Earlier this week, the Supreme Court issued a ruling interpreting the Computer Fraud and Abuse Act (CFAA), a federal law against hackers from the 1980s that has proven unsuitable for the modern Internet. The Supreme Court ruling in the Van Buren v. United States case, which limits the scope of the CFAA, will have positive ramifications for online civil rights testing, research and data journalism.

At first glance, the decision may not be obviously related to the enforcement of civil rights. The case concerned a police officer who, for money, searched a law enforcement database for information on a license plate. The officer was charged with “exceeding” criminal charges[ing] Authorized Access ”according to the CFAA for violating his employer’s computer usage guidelines.
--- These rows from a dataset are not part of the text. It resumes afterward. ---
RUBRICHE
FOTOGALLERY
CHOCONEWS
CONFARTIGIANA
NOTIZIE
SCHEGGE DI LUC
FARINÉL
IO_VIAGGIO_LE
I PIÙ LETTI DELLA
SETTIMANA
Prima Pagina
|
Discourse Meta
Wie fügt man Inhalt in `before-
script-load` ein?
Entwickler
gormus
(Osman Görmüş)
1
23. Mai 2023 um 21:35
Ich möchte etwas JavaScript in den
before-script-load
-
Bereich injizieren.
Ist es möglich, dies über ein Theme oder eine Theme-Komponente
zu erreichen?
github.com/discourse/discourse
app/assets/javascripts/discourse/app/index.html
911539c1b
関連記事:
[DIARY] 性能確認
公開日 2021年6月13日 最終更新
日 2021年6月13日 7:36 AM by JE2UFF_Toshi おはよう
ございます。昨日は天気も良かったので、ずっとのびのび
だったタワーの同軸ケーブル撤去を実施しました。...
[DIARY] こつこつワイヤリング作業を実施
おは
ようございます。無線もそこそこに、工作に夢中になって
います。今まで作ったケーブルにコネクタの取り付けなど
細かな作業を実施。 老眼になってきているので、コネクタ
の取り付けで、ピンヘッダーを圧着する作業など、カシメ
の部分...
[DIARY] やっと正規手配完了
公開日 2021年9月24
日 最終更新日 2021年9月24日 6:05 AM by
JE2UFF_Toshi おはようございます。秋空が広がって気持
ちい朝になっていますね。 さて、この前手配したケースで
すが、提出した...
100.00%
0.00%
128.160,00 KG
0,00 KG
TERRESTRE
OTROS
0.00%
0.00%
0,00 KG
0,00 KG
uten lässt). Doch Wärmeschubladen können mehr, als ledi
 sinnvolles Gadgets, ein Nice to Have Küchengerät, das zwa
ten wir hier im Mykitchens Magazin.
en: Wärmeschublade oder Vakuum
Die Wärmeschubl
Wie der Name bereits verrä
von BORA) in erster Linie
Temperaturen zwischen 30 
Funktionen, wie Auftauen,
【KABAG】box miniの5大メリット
The Supreme Court ruled that not only should the CFAA be read to criminalize violations of computer usage guidelines, but instead prohibit behavior similar to breaking and entering – that is, accessing parts of a computer that someone cannot access at all is allowed to access.

This ruling is vital to the civil rights investigations and data journalism of the 21st century that hold powerful platforms accountable. For many years the federal government and lower courts have interpreted the phrase “exceeding authorized access” in the CFAA to prohibit violations of website terms of use – those unilaterally imposed, selfish terms written by corporations that most Internet users never read . As the Supreme Court recognized, under this interpretation you could be held criminally liable if you use a pseudonym on Facebook or decorate a dating profile in violation of the website’s terms of use.
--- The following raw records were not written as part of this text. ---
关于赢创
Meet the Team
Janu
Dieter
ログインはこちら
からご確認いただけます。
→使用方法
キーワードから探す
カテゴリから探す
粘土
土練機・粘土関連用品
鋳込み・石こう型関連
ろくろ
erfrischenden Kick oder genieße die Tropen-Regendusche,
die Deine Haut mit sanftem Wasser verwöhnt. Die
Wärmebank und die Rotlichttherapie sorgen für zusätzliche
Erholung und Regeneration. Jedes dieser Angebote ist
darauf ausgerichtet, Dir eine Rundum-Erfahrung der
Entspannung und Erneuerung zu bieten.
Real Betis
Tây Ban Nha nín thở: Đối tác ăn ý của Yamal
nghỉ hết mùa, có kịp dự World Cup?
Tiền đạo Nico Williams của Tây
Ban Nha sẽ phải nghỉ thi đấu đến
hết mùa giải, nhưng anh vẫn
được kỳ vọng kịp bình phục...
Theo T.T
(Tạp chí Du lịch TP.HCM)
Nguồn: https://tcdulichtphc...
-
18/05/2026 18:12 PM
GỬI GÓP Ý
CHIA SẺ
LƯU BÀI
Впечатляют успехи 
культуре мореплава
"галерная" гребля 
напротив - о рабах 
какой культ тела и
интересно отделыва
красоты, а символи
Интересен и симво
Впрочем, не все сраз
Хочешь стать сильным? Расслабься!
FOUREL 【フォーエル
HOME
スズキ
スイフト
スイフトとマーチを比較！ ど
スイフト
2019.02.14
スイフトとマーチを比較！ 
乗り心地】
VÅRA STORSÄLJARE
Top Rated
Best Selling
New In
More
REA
But website terms of use not only risked turning everyday internet behavior into a crime, they have also been an obstacle to modern civil rights testing – a preliminary investigation designed to track down online discrimination. Testing websites’ algorithms to see how they differ between users based on race, gender, age, or some other protection class status often requires violating the website’s terms of service. This type of screening test is a critical mechanism for detecting discriminatory practices in areas such as housing, credit, and employment.
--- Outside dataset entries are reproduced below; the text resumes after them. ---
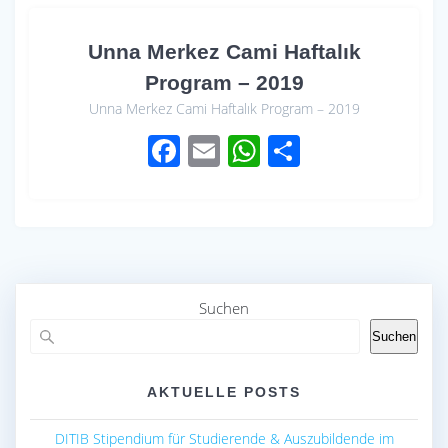
Unna Merkez Cami Haftalık
Program – 2019
Unna Merkez Cami Haftalık Program – 2019
F
E
W
S
ac
m
h
h
e
ail
at
ar
b
s
e
o
A
o
p
Suchen
k
p
Suchen
AKTUELLE POSTS
DITIB Stipendium für Studierende & Auszubildende im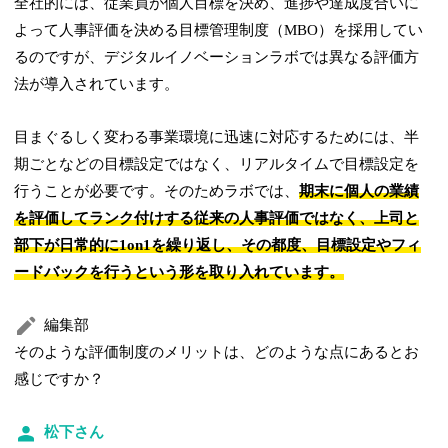
全社的には、従業員が個人目標を決め、進捗や達成度合いに
よって人事評価を決める目標管理制度（MBO）を採用してい
るのですが、デジタルイノベーションラボでは異なる評価方
法が導入されています。
目まぐるしく変わる事業環境に迅速に対応するためには、半
期ごとなどの目標設定ではなく、リアルタイムで目標設定を
行うことが必要です。そのためラボでは、
期末に個人の業績
を評価してランク付けする従来の人事評価ではなく、上司と
部下が日常的に1on1を繰り返し、その都度、目標設定やフィ
ードバックを行うという形を取り入れています。
編集部
そのような評価制度のメリットは、どのような点にあるとお
感じですか？
松下さん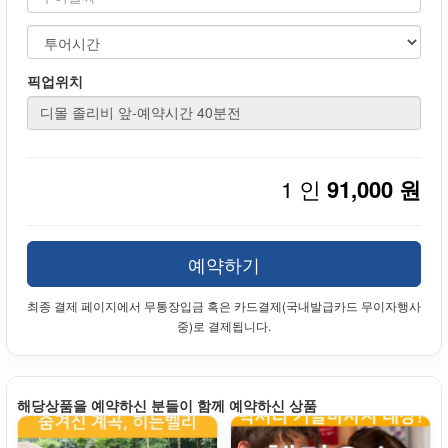
픽업위치
1 인
91,000 원
예약하기
최종 결제 페이지에서 무통장입금 혹은 카드결제(국내발급카드 무이자행사
중)로 결제됩니다.
해당상품을 예약하신 분들이 함께 예약하신 상품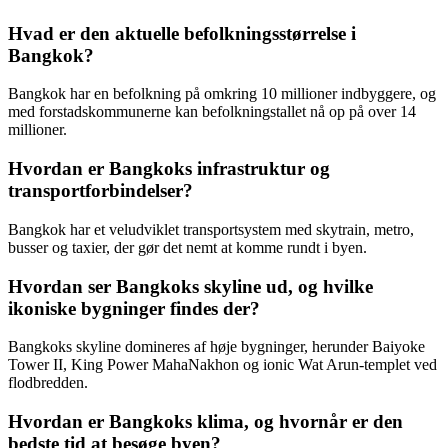
Hvad er den aktuelle befolkningsstørrelse i
Bangkok?
Bangkok har en befolkning på omkring 10 millioner indbyggere, og
med forstadskommunerne kan befolkningstallet nå op på over 14
millioner.
Hvordan er Bangkoks infrastruktur og
transportforbindelser?
Bangkok har et veludviklet transportsystem med skytrain, metro,
busser og taxier, der gør det nemt at komme rundt i byen.
Hvordan ser Bangkoks skyline ud, og hvilke
ikoniske bygninger findes der?
Bangkoks skyline domineres af høje bygninger, herunder Baiyoke
Tower II, King Power MahaNakhon og ionic Wat Arun-templet ved
flodbredden.
Hvordan er Bangkoks klima, og hvornår er den
bedste tid at besøge byen?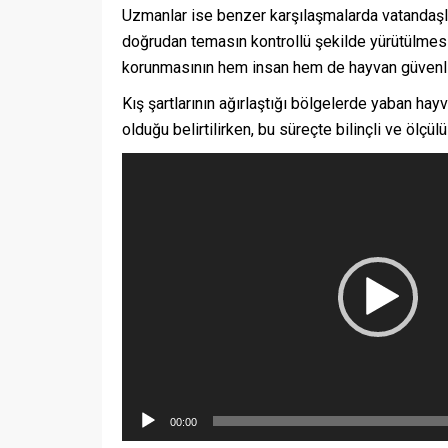
Uzmanlar ise benzer karşılaşmalarda vatandaşlar
doğrudan temasın kontrollü şekilde yürütülmesi
korunmasının hem insan hem de hayvan güvenliğ
Kış şartlarının ağırlaştığı bölgelerde yaban hay
olduğu belirtilirken, bu süreçte bilinçli ve ölçü
Video
oynatıcı
00:00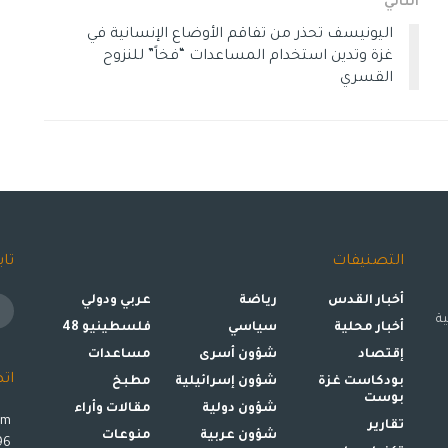
التالي
اليونيسف تحذر من تفاقم الأوضاع الإنسانية في
غزة وتدين استخدام المساعدات “فخاً” للنزوح
القسري
التصنيفات
تاب
أخبار القدس
رياضة
عربي ودولي
ة
أخبار محلية
سياسي
فلسطينيو 48
إقتصاد
شؤون أسرى
مساعدات
ات
بودكاست غزة
شؤون إسرائيلية
مطبخ
بوست
شؤون دولية
مقالات وأراء
om
تقارير
شؤون عربية
منوعات
00972599993896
The ACLU’s amicus briefing to the Supreme Court on behalf of civil rights researchers and journalists provided examples of how these restrictive terms could affect the civil rights review.

Prohibiting the use of incorrect or incomplete information on the website would prevent the creation of tester accounts or fictitious profiles that differ only along one attribute such as race or gender. Credential sharing is often required to collaborate with researchers. Bans on the use of automated means of collecting information, including scraping, would prevent efficient testing. Some terms even prohibit any attempt to understand the mechanisms or systems that underlie a service.

When researchers feared the threat of criminal or civil liability under the CFAA for violations of the terms of use, many understandably foregone investigations that they would otherwise have conducted. And because of this threat of liability, the ACLU filed a lawsuit on behalf of scientists and journalists in 2016 to challenge the constitutionality of the CFAA. Our case resulted in a district court ruling that the CFAA does not alone criminalize website Terms of Use violations. The Supreme Court has now confirmed this interpretation, paving the way for researchers and journalists to use common investigative techniques online without fear of the CFAA being held liable.

The important work of algorithmic reviewers, data journalists, and other researchers has already led to groundbreaking studies of how automated systems and platforms affect our lives. Limiting the scope of the CFAA is a welcome step in encouraging many more people to do the work necessary to enforce civil rights in the digital age.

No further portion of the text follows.